Anoche le escribí a Oskar, mencioné mi miedo, pero le confirmé mi llegada. Todavía no le envié la carta y, entretanto, llegó la noche. Quizás espere una noche más; si no lo supero, tendría que retractarme. Con ello, estará decidido que no se me permita más salir de Bohemia, me limitaré a Praga, luego a mi habitación, luego a mi cama, luego a una postura corporal determinada y luego a nada más. Quizás entonces, voluntariamente –la voluntad y la alegría son lo que importa–, pueda renunciar a la felicidad de la escritura.

Para dar un toque literario a toda esta historia –no soy yo quien lo hace, sino la situación– debo añadir que, en mi miedo al viaje, también influye la idea de que me alejaré de mi escritorio al menos unos días. Y esta consideración ridícula es en realidad la única justificada, porque la existencia del escritor realmente depende del escritorio; en realidad, si quiere escapar de la locura, nunca debe alejarse de él, debe aferrarse con los dientes.

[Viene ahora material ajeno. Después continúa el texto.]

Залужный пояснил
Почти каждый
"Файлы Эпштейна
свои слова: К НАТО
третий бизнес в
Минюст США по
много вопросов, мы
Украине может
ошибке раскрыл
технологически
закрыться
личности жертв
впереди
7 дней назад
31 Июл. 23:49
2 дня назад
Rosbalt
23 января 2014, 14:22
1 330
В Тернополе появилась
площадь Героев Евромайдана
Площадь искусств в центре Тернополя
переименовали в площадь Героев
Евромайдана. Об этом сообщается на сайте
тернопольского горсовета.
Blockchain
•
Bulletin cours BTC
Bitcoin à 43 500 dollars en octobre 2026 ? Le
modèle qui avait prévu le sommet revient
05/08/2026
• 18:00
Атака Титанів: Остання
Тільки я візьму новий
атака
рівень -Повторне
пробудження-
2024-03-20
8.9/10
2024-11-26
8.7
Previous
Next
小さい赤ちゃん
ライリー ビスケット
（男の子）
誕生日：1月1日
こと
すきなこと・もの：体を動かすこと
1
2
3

El escritor, un escritor así (y la explicación de su efecto, si es que hay alguno), se define por ser el chivo expiatorio de la humanidad, el que permite que las personas disfruten de un pecado sin culpa, casi sin culpa.

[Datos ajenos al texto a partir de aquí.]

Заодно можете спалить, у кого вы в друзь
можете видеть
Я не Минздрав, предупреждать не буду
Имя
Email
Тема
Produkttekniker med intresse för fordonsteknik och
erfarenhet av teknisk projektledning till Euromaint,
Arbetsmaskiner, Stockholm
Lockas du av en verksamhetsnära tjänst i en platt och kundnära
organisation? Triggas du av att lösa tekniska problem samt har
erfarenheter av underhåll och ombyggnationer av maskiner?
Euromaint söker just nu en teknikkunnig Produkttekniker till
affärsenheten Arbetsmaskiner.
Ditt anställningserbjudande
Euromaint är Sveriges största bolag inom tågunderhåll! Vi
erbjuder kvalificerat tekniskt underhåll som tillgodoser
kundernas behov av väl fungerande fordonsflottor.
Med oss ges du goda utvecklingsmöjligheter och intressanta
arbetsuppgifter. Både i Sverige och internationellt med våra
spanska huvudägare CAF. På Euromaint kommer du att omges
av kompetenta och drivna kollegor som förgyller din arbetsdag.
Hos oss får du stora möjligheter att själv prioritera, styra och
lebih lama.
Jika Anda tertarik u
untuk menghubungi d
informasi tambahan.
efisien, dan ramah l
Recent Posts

Anteayer, casualmente estaba en la estación de tren (mi cuñado quería irse, pero luego no lo hizo), cuando casualmente el tren expreso de Viena se detuvo ahí porque tenía que esperar al tren expreso que iba a Praga, y casualmente estaba tu esposa, una linda sorpresa, hablamos unos minutos, me contó sobre el cierre de la novela.


Si voy a Georgental, en diez días estaré en Praga, felizmente acostado en tu sofá y me leerás. Pero si no voy...

[Escrito en el sobre] Le telegrafié a Oskar, no había otra manera, no había otra forma de controlar la ansiedad. Ya la primera carta que le escribí ayer me resultó muy familiar, así solía escribirle a Felice.